The “settling of scores” with the Prague authorities, who defended the Czech Republic’s right to its own history, and not the one imposed on Russia, is far from the Kremlin’s first attempt on those who try to resist the Russian propaganda machine. For example, in Latvia, in 2012, an attempt kill was made on journalist Leonidas Jakobson and his son. A media spokesman harshly criticized Moscow and local pro-Kremlin politicians. In particular, the journalist published a conversation between Riga Mayor Nils Ushakov and Russian Embassy Counselor Alexander Khapilov, who was suspected of involvement in Russian military intelligence. As a result, Jacobson and his son were brutally beaten and his face was mutilated with a knife.
Now the Russian special services have begun to act more aggressively, and are no longer limited to intimidation, but immediately kill. Everyone remembers the attempt of Alexander Petrov and Ruslan Boshirov to poison a former Russian military intelligence officer and now a British citizen Sergei Skripal and his daughter in Salisbury, by GRU officers.
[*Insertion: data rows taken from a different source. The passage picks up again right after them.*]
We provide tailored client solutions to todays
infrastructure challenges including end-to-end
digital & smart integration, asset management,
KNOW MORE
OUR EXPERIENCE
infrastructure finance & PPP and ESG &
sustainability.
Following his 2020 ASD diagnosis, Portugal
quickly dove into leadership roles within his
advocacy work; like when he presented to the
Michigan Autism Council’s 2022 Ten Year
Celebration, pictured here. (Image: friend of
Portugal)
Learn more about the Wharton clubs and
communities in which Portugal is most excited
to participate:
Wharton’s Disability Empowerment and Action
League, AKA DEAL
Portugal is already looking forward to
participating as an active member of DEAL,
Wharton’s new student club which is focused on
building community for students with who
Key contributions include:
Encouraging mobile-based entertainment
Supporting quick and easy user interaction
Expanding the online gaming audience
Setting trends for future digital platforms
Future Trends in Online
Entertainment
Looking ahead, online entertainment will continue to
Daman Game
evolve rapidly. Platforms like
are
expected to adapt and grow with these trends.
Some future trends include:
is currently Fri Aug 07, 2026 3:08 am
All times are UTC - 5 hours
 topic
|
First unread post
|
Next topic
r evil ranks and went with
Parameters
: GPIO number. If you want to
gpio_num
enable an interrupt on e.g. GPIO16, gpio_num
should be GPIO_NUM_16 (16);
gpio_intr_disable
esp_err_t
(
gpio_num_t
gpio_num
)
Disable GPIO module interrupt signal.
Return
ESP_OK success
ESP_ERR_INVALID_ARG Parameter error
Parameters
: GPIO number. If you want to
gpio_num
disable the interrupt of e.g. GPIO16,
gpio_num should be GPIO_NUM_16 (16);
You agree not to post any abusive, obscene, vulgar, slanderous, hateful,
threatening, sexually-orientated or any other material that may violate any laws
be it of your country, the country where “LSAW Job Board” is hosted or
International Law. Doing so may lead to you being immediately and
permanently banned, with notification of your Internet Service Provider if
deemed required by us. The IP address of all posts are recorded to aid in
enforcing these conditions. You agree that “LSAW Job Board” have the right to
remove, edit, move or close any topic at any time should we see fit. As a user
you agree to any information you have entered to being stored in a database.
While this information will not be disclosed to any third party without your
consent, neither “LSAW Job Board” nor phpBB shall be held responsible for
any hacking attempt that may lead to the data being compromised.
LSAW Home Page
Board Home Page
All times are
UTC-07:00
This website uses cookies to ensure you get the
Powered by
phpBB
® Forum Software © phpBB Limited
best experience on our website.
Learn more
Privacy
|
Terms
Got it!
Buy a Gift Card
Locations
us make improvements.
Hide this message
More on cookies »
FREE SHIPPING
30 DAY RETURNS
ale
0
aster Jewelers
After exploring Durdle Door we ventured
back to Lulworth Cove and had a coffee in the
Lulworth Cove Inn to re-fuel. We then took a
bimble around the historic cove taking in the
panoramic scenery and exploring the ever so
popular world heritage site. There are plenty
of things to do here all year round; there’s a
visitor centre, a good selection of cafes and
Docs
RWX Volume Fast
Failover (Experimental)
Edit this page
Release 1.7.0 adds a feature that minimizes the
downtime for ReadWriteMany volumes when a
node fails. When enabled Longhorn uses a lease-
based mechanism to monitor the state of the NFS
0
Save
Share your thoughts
Earlier, in 2006, Oleksandr Lytvynenko, a former KGB and FSB officer, was killed by radioactive polonium-210 in the United Kingdom.
Such aggressive actions by Russia, which are not stopped by the borders of sovereign states, are another proof that for Ukraine, and hence the EU countries, the ideological front of confrontation with Russia is no less important than the “hot” phase of the Russian-Ukrainian war.